Spark SQL provides split()
function to convert delimiter separated String to array (StringType to ArrayType) column on Dataframe. This can be done by splitting a string column based on a delimiter like space, comma, pipe e.t.c, and converting into ArrayType.
In this article, I will explain split() function syntax and usage using a scala example. Though I’ve used here with a scala example, you can use the same approach with PySpark (Spark with Python).
Split() function syntax
Spark SQL split()
is grouped under Array Functions in Spark SQL Functions class with the below syntax.
split(str : org.apache.spark.sql.Column, pattern : scala.Predef.String) : org.apache.spark.sql.Column
The split() function takes the first argument as the DataFrame column of type String and the second argument string delimiter that you want to split on. You can also use the pattern as a delimiter. This function returns org.apache.spark.sql.Column
of type Array.
Before we start with an usage, first, let’s create a Dataframe with a string column with text separated with comma delimiter
val spark = SparkSession.builder()
.appName("SparkByExamples.com")
.master("local")
.getOrCreate()
val data = Seq(("James, A, Smith","2018","M",3000),
("Michael, Rose, Jones","2010","M",4000),
("Robert,K,Williams","2010","M",4000),
("Maria,Anne,Jones","2005","F",4000),
("Jen,Mary,Brown","2010","",-1)
)
import spark.sqlContext.implicits._
val df = data.toDF("name","dob_year","gender","salary")
df.printSchema()
df.show(false)
This yields the below output. As you notice we have a name column with takens firstname, middle and lastname with comma separated.
root
|-- name: string (nullable = true)
|-- dob_year: string (nullable = true)
|-- gender: string (nullable = true)
|-- salary: integer (nullable = false)
+--------------------+--------+------+------+
|name |dob_year|gender|salary|
+--------------------+--------+------+------+
|James, A, Smith |2018 |M |3000 |
|Michael, Rose, Jones|2010 |M |4000 |
|Robert,K,Williams |2010 |M |4000 |
|Maria,Anne,Jones |2005 |F |4000 |
|Jen,Mary,Brown |2010 | |-1 |
+--------------------+--------+------+------+
Split() function usage
The Spark SQL Split() function is used to convert the delimiter separated string to an array (ArrayType) column. Below example snippet splits the name on comma delimiter and converts it to an array.
val df2 = df.select(split(col("name"),",").as("NameArray"))
.drop("name")
df2.printSchema()
df2.show(false)
This yields below output. As you see below schema NameArray is a array type.
root
|-- NameArray: array (nullable = true)
| |-- element: string (containsNull = true)
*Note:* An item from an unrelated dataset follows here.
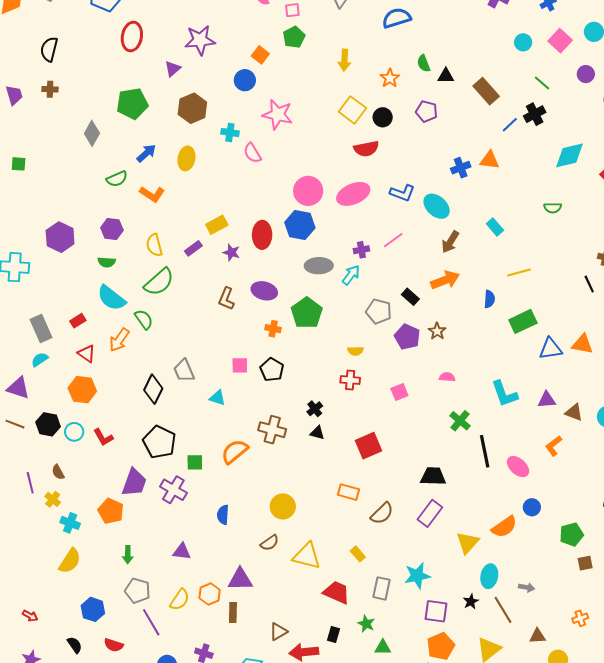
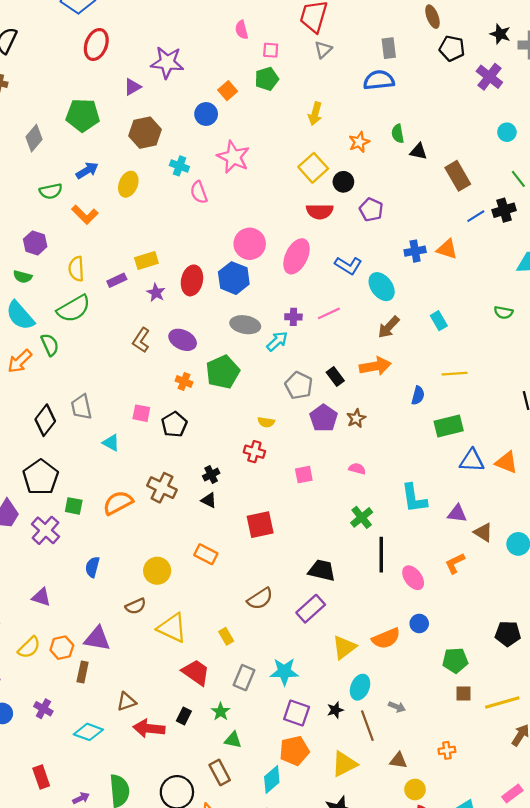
purple pentagon: (427, 111) -> (371, 210), moved
pink ellipse: (353, 194) -> (296, 256), turned -52
orange rectangle: (348, 492) -> (206, 554), moved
+------------------------+
|NameArray |
+------------------------+
|[James, A, Smith] |
|[Michael, Rose, Jones]|
|[Robert, K, Williams] |
|[Maria, Anne, Jones] |
|[Jen, Mary, Brown] |
+------------------------+
Using split on SQL expression
Since Spark provides a way to execute the raw SQL, let’s learn how to write the same slice() example using Spark SQL expression. In order to use raw SQL, first, you need to create a table using createOrReplaceTempView()
. This creates a temporary view from the Dataframe and this view is available lifetime of current Spark context.
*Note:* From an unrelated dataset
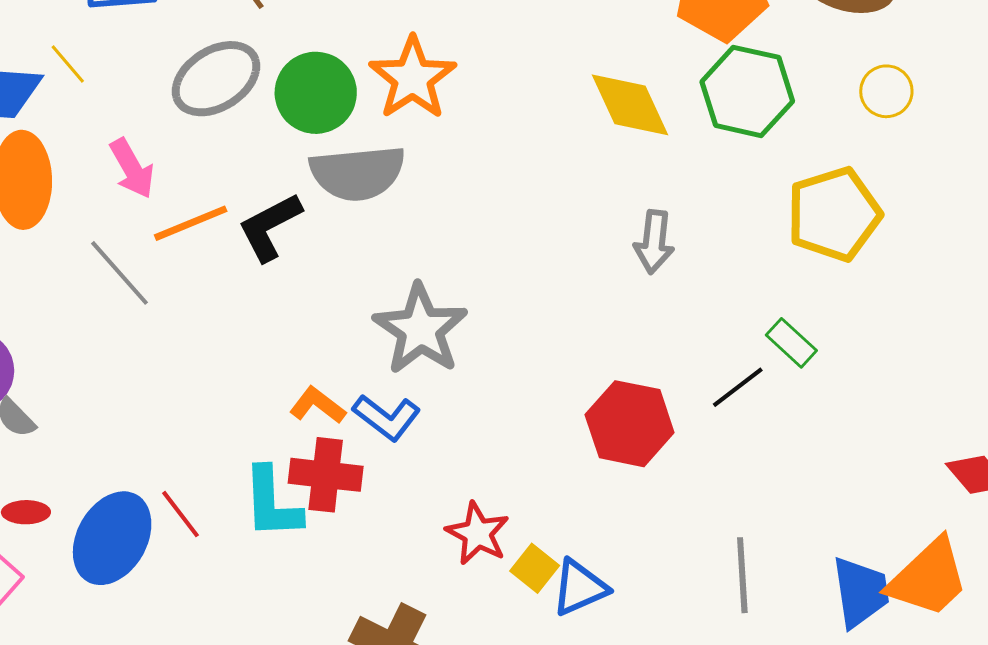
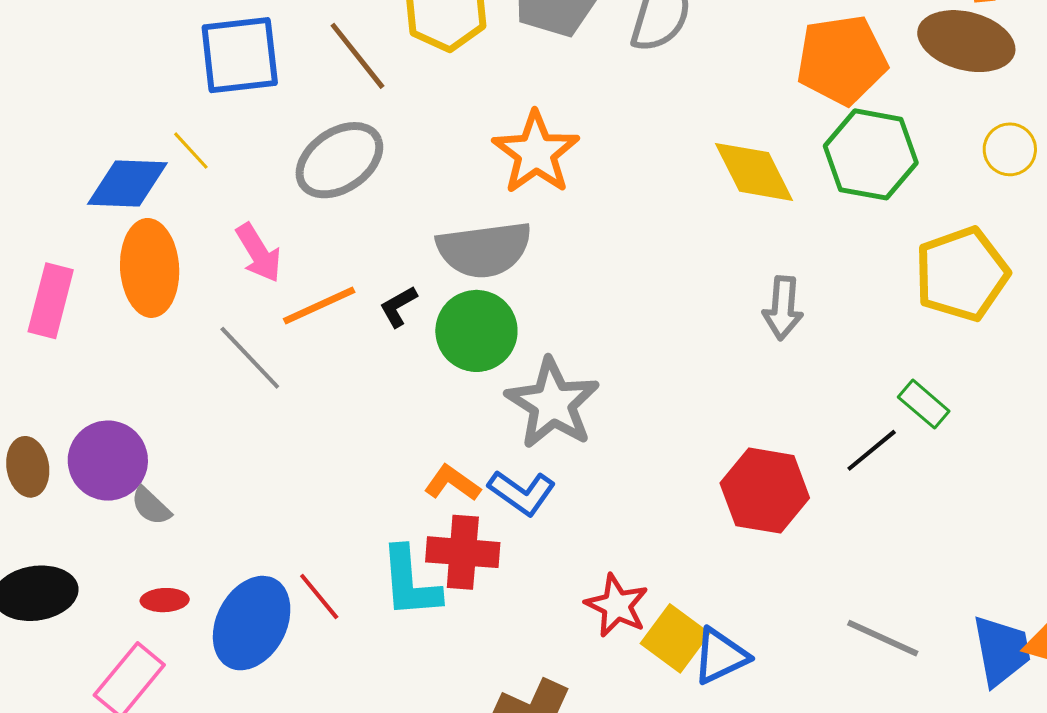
green circle: (316, 93) -> (476, 331), moved
black L-shape: (270, 227) -> (398, 306), size x0.6
yellow square: (535, 568) -> (675, 638), size x1.4
gray line: (742, 575) -> (883, 638), turned -60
df.createOrReplaceTempView("PERSON")
spark.sql("select SPLIT(name,',') as NameArray from PERSON")
.show(false)
This yields the same output as above example.
Complete Example
Below is the complete example of splitting an String type column based on a delimiter or patterns and converting into ArrayType column.
This example is also available at spark-scala-examples GitHub project for reference.
import org.apache.spark.sql.SparkSession
import org.apache.spark.sql.functions.{col, split}
object StringToArray extends App {
val spark = SparkSession.builder()
.appName("SparkByExamples.com")
.master("local")
.getOrCreate()
val data = Seq(("James, A, Smith","2018","M",3000),
("Michael, Rose, Jones","2010","M",4000),
("Robert,K,Williams","2010","M",4000),
("Maria,Anne,Jones","2005","F",4000),
("Jen,Mary,Brown","2010","",-1)
)
import spark.sqlContext.implicits._
val df = data.toDF("name","dob_year","gender","salary")
df.printSchema()
df.show(false)
val df2 = df.select(split(col("name"),",").as("NameArray"))
.drop("name")
df2.printSchema()
df2.show(false)
df.createOrReplaceTempView("PERSON")
spark.sql("select SPLIT(name,',') as NameArray from PERSON")
.show(false)
}
Conclusion
In this article, you have learned how to split the string column into array column by splitting the string by delimiter and also learned how to use split function on Spark SQL expression.
Happy Learning !!
Hi, Can you help me access the individual elements of the array?
A little late, but you can access the individual elements like any other array, e.g. to select the first name in the example:
“`
spark.sql(“select SPLIT(name,’,’)[0] as FirstName from PERSON”)
“`